-
Kevin Atkinson authored
Many changes to tblog code. Database update needed: 1) Added summary of failed nodes is os_setup. The cause of the error is now classified as "user" if it is only user images that failed and the user image failed on every pc of a particular type. Otherwise I leave the cause as "unknown" since it is really hard to tell what the real cause is. 2) Raised the confidence threshold for most errors so that they will appear on the top. 3) Added a special error when an experiment is canceled. The cause is "canceled" and testbed-ops won't see these errors. 4) Fixed a bug in assign_wrapper where it will incorrectly report "This experiment cannot be instantiated on this testbed..." when really the user canceled the swapin. 5) Fixed a bug where os_setup errors where being incorrectly reported as assign errors.

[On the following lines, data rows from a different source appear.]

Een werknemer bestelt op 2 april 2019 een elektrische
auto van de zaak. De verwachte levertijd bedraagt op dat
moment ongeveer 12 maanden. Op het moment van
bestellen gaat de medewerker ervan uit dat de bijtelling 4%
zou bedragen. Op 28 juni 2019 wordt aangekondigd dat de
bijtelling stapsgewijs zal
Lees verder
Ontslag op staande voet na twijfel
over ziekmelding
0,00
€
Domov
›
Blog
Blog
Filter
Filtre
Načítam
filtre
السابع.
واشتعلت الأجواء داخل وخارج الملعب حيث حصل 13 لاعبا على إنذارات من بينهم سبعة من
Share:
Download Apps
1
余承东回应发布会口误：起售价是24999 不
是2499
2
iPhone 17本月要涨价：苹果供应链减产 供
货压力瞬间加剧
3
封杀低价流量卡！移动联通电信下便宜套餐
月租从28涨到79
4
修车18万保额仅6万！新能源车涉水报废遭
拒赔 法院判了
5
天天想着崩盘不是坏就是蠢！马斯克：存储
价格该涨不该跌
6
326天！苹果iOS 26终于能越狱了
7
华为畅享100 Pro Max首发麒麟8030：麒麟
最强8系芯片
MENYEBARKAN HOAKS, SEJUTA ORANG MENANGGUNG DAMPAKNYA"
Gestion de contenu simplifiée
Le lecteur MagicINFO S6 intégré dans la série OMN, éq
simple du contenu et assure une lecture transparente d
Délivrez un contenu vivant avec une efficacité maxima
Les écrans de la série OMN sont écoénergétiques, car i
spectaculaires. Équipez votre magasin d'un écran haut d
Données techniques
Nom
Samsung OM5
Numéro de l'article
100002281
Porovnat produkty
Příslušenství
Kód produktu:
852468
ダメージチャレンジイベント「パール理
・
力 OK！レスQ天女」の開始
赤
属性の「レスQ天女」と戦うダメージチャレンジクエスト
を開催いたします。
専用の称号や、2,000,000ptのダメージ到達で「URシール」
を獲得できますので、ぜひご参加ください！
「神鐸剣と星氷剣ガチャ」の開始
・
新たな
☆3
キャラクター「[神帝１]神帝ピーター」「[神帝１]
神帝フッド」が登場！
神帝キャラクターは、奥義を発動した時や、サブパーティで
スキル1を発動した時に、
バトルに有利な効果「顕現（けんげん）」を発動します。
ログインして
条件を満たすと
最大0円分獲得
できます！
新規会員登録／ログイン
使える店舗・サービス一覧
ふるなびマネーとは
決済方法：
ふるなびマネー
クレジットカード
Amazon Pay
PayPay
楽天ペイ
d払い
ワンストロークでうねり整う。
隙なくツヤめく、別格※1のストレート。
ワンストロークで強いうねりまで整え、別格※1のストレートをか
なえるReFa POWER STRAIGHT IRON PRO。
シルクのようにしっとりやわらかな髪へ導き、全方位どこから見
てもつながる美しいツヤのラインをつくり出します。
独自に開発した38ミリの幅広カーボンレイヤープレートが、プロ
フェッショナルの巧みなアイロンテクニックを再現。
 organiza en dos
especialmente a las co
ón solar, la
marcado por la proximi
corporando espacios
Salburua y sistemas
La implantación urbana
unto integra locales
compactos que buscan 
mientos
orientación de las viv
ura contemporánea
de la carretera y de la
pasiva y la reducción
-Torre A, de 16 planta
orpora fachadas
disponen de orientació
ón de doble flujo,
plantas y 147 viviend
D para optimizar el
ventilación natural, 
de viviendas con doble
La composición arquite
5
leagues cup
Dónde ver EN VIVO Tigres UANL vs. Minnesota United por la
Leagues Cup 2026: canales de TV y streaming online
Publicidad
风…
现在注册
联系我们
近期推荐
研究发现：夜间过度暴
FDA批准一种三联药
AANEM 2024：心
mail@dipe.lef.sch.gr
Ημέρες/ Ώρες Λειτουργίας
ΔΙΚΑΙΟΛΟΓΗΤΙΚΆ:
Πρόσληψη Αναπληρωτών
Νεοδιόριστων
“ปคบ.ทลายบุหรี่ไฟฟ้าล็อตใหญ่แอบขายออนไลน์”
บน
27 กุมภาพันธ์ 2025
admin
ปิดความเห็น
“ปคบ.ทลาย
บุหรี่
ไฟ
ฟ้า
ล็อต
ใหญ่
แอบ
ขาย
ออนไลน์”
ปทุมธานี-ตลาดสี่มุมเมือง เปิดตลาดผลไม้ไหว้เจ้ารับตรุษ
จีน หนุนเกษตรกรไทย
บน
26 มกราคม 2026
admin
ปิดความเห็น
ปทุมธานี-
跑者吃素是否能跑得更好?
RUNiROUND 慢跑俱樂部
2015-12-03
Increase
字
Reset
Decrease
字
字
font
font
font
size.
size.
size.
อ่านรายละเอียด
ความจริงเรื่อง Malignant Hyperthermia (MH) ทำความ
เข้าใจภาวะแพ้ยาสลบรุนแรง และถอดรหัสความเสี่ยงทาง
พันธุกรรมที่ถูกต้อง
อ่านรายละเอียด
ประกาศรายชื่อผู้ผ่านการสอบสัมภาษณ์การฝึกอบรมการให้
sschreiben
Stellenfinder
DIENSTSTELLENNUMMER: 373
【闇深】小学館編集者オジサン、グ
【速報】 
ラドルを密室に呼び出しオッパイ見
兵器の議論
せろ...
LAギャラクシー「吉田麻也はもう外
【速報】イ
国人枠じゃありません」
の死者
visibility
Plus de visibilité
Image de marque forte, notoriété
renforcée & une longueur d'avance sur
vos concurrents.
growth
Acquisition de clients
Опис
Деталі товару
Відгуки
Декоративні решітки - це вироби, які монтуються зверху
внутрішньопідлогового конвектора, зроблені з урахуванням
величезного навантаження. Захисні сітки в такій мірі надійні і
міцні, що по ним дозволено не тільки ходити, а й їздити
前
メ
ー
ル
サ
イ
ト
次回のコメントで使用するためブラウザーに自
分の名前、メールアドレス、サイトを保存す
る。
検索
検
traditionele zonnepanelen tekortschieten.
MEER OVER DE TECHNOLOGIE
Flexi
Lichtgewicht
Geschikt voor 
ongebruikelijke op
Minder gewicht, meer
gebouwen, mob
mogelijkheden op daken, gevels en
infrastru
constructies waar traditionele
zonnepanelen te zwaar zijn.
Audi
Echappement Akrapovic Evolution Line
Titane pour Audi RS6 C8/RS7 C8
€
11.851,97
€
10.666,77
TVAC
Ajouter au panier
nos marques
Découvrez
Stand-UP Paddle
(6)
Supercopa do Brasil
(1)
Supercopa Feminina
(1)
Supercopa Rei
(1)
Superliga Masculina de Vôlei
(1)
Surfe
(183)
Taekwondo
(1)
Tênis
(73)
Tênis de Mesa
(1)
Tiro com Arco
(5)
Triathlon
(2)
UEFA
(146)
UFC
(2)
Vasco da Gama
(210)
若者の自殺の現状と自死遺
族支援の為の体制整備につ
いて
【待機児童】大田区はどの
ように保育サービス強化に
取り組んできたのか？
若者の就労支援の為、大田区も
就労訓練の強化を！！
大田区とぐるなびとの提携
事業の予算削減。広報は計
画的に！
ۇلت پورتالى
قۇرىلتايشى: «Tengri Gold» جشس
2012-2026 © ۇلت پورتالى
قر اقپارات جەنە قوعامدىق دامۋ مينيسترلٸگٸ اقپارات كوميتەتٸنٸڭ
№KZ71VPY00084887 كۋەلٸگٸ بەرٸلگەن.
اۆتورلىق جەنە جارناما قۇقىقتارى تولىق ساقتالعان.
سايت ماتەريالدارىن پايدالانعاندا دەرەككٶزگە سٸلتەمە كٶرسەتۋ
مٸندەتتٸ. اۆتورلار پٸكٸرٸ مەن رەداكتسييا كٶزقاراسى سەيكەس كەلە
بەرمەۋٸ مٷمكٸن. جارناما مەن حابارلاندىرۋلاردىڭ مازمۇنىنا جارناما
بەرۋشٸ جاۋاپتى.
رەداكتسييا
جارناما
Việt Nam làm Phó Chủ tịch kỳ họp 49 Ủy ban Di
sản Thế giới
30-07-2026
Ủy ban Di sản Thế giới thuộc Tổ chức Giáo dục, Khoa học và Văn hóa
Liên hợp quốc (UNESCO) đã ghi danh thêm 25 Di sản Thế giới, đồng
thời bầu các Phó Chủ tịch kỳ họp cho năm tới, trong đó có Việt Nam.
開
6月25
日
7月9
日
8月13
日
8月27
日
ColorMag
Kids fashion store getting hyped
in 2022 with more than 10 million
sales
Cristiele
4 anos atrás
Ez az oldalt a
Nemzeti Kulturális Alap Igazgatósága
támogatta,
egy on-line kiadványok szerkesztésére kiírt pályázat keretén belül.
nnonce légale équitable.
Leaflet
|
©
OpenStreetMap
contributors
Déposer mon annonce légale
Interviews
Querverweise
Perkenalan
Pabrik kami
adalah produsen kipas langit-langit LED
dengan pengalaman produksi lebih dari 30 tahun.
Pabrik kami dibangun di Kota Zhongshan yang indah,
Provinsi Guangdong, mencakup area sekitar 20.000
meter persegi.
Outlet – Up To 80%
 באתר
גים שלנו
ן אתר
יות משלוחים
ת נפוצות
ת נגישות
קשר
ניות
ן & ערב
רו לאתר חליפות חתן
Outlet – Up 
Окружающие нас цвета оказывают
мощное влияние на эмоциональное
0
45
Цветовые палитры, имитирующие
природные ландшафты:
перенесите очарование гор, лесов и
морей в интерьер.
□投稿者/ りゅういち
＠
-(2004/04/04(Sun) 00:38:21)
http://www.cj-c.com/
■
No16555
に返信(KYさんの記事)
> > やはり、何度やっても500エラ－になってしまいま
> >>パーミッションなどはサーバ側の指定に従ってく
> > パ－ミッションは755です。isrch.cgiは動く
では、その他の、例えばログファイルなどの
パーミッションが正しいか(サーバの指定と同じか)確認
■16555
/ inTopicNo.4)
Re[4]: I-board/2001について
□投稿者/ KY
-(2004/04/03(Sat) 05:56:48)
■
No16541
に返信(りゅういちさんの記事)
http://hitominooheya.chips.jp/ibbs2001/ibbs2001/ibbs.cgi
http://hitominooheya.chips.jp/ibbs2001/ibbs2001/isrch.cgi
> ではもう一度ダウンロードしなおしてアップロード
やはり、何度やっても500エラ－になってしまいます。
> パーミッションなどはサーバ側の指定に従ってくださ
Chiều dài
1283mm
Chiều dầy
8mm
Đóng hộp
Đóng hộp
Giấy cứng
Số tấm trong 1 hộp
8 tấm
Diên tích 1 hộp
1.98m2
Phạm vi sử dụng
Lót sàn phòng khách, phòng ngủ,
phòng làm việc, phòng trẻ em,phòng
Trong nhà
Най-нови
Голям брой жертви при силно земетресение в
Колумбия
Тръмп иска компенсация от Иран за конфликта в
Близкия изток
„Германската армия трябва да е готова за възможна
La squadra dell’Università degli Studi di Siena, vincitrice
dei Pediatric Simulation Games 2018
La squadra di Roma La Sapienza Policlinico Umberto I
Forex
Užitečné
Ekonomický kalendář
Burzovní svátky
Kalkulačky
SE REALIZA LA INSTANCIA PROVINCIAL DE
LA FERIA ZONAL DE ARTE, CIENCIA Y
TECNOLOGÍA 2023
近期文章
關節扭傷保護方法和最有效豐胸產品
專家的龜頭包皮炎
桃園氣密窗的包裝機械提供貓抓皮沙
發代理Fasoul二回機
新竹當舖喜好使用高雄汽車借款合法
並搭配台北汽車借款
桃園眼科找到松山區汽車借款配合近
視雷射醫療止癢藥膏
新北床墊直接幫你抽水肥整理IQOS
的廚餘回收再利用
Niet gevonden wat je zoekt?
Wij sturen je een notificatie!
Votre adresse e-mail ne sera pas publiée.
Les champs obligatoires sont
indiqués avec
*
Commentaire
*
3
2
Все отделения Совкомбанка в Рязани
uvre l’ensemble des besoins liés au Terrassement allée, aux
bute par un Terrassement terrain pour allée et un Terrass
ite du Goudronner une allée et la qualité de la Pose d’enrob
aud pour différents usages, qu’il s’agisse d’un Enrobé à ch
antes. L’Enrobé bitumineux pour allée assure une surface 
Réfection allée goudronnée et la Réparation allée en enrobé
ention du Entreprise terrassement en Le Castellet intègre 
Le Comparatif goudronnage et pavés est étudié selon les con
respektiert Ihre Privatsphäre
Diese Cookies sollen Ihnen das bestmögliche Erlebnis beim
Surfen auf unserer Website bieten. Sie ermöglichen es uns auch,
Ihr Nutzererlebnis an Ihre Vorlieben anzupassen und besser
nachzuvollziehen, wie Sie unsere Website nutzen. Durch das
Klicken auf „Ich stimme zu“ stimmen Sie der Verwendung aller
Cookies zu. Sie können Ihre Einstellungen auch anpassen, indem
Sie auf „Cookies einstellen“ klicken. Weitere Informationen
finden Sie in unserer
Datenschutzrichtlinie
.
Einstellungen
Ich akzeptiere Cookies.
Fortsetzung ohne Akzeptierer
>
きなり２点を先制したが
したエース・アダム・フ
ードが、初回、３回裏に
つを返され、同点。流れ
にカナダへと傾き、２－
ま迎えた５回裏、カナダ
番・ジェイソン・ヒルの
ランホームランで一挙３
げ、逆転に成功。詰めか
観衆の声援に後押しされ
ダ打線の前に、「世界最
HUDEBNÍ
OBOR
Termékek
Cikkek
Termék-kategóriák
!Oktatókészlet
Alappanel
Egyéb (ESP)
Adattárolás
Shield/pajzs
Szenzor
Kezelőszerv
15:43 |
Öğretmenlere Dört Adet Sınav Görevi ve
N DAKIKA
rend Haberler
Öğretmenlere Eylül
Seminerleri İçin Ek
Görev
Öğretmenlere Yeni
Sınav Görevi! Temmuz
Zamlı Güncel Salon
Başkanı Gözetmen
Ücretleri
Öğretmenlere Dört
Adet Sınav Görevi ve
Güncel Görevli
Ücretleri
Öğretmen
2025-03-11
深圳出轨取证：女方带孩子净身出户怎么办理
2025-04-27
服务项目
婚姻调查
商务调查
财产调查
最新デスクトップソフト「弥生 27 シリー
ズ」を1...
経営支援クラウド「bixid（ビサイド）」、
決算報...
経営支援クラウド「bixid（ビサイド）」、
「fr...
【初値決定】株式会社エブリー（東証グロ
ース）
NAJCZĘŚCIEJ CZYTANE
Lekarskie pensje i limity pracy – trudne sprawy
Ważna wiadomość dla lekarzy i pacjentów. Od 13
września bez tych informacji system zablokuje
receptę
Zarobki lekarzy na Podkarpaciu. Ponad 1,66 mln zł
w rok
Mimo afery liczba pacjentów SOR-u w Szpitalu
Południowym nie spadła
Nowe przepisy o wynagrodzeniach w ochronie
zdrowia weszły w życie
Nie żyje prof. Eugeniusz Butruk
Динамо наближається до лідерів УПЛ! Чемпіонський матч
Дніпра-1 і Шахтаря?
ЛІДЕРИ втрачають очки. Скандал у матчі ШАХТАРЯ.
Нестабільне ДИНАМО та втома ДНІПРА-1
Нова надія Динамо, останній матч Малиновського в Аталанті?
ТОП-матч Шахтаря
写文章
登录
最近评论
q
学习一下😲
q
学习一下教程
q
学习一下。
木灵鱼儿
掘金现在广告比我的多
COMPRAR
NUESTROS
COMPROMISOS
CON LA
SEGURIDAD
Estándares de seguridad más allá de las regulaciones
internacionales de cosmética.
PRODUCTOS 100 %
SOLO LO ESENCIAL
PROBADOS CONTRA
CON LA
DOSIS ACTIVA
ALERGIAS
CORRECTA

This happens when os_setup fails for some reason and tbswap tries again, but the second time around there are not enough nodes. So the last error is coming from assign even though the true cause of the error is due to failed nodes. The fix for this involved added a new column to the log table, "attempt", which will be 1 for the first attempt and then incremented for each new attempt. tblog_find_error will then simply ignore any errors with "attempt > 1". 6) Also fixed a potential problem when there is an error during the cleanup phase by adding another column "cleanup". tblog_find_error will also ignore any errors with the cleanup bit set.
183040de